This article was based on the interview with Kaz Ohta and Karen Wood, CEO and CMO at Treasure Data by Greg Kihlström, AI and MarTech keynote speaker for The Agile Brand with Greg Kihlström podcast. Listen to the original episode here:
For years, enterprise marketing leaders have been engaged in a monumental construction project. With blueprints drawn up by the major marketing clouds and materials sourced from an ever-expanding MarTech landscape, you’ve meticulously built intricate technology stacks. The goal has always been the same: a unified, intelligent system capable of delivering personalized customer experiences at scale. Millions of dollars and countless hours have been invested in this pursuit. We’ve all seen the diagrams, marvelled at their complexity, and worked tirelessly to integrate the disparate pieces. But what if the very foundation of this structure, the one we’ve so carefully assembled, is fundamentally flawed for the era we are now entering?
The arrival of sophisticated AI is not merely adding another floor to our construction project; it’s conducting a seismic stress test on the entire foundation. The cracks are beginning to show.

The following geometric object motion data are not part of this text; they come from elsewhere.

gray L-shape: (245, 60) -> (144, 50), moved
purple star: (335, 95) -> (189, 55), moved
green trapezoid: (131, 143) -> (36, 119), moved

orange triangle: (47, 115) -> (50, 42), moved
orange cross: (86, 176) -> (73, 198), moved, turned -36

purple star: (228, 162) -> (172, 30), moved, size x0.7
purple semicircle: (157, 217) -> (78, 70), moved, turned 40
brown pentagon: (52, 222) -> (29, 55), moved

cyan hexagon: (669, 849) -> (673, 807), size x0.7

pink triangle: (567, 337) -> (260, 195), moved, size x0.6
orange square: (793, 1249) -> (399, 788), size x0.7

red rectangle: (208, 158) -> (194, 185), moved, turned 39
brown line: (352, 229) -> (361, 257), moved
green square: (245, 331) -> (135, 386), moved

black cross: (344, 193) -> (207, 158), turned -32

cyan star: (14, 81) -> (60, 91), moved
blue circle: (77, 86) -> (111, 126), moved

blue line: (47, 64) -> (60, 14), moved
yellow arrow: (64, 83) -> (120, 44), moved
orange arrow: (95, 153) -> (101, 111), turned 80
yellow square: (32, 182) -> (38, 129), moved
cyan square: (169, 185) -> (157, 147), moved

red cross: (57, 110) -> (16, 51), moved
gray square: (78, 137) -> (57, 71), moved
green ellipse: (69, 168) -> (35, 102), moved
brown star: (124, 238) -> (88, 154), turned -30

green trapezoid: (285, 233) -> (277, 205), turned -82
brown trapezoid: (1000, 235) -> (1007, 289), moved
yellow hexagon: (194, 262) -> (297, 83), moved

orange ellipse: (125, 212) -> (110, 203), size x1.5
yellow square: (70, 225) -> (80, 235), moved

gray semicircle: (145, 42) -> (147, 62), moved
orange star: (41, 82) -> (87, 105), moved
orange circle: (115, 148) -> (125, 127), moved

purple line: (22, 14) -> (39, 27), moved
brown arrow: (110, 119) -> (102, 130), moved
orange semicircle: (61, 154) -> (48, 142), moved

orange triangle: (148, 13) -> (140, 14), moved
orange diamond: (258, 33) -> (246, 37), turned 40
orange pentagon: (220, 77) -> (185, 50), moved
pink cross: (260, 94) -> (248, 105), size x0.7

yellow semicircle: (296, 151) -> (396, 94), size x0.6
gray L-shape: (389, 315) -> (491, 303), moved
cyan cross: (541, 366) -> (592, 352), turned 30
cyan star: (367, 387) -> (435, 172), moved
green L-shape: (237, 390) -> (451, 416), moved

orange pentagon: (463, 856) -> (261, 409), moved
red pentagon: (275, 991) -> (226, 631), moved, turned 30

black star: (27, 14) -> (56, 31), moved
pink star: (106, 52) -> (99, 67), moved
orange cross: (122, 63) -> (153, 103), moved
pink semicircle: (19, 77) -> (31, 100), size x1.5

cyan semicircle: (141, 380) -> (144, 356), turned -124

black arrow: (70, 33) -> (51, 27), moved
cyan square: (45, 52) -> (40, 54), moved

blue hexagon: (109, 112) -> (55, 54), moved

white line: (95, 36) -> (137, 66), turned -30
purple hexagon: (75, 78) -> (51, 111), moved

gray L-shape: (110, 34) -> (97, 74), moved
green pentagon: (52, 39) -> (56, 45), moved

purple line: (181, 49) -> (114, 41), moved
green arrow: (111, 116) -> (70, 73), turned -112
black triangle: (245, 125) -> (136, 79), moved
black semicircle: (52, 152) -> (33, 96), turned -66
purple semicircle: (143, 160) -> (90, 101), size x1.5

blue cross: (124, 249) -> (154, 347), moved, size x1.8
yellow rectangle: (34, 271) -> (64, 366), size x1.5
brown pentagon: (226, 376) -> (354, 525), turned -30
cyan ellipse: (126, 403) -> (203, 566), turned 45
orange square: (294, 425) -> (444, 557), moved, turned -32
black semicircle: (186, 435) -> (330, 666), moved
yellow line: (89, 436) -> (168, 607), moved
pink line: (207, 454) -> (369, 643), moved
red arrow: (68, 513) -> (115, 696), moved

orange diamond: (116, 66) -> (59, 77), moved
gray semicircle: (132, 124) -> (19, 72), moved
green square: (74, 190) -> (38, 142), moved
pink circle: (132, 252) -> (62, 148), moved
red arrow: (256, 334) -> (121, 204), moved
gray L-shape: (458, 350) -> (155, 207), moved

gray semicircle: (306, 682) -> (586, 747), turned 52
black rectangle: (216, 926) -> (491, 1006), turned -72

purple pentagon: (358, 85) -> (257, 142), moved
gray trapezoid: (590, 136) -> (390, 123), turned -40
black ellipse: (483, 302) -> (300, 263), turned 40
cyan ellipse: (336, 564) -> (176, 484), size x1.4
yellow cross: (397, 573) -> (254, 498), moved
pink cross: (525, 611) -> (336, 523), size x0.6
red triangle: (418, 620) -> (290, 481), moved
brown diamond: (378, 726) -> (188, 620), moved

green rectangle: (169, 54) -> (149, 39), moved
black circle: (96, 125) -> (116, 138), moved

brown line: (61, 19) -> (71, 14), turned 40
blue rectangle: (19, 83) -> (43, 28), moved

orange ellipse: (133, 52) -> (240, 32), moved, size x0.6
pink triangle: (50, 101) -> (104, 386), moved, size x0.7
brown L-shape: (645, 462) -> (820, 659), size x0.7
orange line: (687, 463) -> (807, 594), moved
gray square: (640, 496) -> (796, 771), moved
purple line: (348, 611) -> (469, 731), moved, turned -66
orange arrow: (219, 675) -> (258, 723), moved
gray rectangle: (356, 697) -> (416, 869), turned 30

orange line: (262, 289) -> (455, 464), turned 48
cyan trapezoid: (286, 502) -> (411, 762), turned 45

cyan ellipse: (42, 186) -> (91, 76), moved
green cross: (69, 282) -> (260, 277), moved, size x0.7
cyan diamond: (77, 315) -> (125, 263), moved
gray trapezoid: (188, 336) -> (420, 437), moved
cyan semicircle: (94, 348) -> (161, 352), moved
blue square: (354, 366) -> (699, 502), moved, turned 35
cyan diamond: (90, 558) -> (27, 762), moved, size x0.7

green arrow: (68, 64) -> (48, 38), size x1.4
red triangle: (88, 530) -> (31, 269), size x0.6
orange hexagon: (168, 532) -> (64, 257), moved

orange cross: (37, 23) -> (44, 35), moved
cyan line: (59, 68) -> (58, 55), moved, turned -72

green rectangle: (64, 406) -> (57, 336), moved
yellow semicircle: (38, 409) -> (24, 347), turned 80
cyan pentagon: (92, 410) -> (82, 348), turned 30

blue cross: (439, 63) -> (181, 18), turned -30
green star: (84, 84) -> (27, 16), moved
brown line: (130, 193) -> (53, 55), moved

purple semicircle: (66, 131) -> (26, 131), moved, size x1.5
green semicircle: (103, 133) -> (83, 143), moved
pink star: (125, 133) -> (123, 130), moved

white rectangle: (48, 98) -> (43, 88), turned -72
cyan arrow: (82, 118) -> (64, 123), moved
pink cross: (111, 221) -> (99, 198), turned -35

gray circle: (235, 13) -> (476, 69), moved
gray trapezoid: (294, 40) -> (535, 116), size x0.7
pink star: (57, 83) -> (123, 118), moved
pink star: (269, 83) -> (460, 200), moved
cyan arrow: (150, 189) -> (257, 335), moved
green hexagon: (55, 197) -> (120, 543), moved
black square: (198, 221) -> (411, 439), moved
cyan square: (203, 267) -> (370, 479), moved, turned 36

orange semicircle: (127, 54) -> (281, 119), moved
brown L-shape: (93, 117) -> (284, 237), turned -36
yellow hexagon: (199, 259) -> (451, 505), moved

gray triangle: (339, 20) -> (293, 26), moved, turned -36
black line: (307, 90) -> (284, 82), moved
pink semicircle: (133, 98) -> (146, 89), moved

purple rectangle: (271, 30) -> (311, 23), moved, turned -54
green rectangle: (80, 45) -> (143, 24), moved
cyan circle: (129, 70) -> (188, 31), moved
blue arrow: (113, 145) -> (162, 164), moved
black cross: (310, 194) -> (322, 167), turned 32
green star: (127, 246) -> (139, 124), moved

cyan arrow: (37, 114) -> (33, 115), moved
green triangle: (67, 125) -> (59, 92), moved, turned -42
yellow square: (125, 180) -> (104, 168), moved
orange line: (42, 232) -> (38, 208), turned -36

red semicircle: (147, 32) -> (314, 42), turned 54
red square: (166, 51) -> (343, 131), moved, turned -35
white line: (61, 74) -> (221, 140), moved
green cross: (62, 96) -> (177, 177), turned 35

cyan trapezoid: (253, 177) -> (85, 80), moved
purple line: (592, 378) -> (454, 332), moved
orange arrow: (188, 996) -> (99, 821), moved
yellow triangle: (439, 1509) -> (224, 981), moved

The fragmented data, disconnected systems, and walled-garden architectures that we’ve learned to work around are now becoming critical points of failure. AI, with its insatiable appetite for clean, comprehensive, and connected data, is finding itself with a form of digital amnesia, unable to recall a customer’s full history because it’s scattered across dozens of systems. This isn’t just an inconvenience; it’s a barrier to realizing the transformative potential of artificial intelligence. It forces a necessary, and perhaps overdue, conversation about reinventing our marketing architecture from the data up.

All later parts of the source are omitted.